My problem is:
Suppose $u$, $v$ are harmonic in region $\Omega$, and $\nabla u$, $\nabla v$ never vanish in $\Omega$. The level curves of $u$ and $v$ are perpendicular throughout $\Omega$. Moreover, assume $|\nabla u(z_0)| = |\nabla v(z_0)|$ at some specific point $z_0$. Prove that either $u+iv$ or $u-iv$ is conformal in $\Omega$.
Could anyone outline the ideas for the proof?
An alternative but closely related problem is: $u, w$ are harmonic and non-degenerate (gradients never vanish) in $\Omega$, and level curves of $u$ and $w$ coincide everywhere.
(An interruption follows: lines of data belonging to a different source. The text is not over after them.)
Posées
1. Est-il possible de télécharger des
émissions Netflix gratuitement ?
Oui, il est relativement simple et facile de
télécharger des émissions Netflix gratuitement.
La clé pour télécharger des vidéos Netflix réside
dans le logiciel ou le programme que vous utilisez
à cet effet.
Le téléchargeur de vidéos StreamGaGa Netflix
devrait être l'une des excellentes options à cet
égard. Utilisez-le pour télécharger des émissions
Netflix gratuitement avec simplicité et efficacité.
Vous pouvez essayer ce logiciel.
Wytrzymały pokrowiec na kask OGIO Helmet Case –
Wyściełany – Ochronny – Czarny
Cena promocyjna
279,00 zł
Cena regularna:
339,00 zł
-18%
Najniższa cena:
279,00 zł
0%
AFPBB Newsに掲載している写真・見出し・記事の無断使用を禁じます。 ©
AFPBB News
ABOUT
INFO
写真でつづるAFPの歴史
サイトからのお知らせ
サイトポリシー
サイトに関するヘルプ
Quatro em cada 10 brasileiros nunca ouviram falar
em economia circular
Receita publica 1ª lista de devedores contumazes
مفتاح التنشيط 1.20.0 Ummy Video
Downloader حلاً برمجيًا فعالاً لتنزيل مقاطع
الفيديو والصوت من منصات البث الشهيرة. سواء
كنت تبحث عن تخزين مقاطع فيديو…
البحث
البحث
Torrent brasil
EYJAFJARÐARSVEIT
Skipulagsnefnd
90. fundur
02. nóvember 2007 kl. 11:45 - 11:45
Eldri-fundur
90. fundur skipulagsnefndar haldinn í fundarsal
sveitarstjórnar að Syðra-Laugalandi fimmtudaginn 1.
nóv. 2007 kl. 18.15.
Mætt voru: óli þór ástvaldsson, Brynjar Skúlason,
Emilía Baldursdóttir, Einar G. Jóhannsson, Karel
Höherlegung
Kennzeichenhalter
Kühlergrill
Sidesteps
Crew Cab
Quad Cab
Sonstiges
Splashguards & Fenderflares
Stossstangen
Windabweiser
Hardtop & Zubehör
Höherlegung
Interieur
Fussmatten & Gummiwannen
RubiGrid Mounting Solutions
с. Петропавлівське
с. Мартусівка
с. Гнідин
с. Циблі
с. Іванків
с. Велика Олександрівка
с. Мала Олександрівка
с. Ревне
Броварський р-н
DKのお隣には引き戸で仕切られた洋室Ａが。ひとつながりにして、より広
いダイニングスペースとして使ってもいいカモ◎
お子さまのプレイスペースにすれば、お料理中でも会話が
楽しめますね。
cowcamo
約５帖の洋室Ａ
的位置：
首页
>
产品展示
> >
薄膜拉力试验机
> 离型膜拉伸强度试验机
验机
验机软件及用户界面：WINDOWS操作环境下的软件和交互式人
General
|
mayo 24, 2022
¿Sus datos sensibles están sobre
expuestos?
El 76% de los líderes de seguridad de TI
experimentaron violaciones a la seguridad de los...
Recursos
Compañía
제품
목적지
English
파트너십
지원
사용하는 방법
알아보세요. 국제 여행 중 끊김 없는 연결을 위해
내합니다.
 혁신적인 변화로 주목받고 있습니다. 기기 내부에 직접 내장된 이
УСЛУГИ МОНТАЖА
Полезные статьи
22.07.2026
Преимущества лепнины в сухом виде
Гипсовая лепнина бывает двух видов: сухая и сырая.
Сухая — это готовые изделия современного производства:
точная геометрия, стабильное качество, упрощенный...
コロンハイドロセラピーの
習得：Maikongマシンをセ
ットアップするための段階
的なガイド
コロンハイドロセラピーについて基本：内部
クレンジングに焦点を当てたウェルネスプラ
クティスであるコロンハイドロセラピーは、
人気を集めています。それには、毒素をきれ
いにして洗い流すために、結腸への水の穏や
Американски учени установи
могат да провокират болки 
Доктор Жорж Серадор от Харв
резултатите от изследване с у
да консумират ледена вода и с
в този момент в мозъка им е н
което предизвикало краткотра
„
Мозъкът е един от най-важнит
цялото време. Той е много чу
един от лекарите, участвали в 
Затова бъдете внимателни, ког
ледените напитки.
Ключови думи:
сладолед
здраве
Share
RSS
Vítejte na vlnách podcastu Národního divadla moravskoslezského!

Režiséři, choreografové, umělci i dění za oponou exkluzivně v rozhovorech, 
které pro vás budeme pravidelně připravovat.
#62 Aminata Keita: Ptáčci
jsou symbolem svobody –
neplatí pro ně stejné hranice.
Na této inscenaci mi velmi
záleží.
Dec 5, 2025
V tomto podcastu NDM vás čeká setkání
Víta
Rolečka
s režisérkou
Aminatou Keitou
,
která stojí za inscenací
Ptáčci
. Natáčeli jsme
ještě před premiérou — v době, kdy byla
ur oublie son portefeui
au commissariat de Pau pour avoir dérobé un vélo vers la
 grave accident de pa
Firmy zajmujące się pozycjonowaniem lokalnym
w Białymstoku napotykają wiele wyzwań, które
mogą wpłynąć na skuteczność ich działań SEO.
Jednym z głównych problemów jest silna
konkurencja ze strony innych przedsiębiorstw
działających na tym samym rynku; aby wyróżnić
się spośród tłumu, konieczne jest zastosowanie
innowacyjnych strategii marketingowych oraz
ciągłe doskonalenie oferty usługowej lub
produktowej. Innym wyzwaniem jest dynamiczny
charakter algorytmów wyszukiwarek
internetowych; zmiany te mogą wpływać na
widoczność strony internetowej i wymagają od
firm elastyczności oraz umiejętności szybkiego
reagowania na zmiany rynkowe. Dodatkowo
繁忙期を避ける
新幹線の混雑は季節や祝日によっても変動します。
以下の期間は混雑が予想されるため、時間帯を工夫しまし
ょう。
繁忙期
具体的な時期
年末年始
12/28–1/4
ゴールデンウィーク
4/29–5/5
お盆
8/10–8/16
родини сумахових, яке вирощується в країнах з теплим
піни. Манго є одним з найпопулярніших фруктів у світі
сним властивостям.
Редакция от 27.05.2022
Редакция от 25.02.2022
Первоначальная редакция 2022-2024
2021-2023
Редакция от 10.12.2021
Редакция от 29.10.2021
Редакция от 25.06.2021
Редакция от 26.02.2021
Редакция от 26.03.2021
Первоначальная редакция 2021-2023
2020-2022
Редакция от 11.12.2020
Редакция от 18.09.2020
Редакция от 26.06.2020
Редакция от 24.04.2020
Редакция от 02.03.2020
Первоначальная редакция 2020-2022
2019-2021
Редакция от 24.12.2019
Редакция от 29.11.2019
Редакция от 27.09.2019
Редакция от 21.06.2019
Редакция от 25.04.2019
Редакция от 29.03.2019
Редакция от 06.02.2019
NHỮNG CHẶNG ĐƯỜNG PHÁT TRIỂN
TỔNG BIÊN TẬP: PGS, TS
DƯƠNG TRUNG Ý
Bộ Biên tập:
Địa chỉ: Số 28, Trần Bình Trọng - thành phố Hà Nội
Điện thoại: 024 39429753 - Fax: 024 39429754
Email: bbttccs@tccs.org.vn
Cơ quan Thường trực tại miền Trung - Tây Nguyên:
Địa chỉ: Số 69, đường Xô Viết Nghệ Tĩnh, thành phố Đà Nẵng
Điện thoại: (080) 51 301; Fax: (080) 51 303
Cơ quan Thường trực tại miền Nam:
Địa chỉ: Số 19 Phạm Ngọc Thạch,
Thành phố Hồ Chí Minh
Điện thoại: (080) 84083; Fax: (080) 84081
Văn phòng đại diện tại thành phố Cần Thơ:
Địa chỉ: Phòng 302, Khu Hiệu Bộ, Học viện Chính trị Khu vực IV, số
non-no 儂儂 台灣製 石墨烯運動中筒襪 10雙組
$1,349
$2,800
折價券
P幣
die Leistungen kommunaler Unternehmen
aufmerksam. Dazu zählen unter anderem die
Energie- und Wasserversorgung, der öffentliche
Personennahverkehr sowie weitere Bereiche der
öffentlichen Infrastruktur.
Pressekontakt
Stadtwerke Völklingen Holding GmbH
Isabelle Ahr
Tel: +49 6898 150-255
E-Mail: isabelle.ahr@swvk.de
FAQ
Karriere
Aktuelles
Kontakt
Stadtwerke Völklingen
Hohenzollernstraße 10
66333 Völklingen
What can you say about $u$ and $w$?
My conjecture is that $u$ and $w$ are proportional. If so, the problem above can be solved by taking the harmonic conjugate of $u$, and deduce that it equals $\pm v$ from the $|\nabla u(z_0)| = |\nabla v(z_0)|$ condition.
In Problem 3.4 (a), write $$ w_x = \lambda v_x, \; \; w_y = \lambda v_y \; . $$
Calculate $w_{xx}$ and $w_{yy}$ and add.
Calculate $w_{xy}$ two ways and subtract.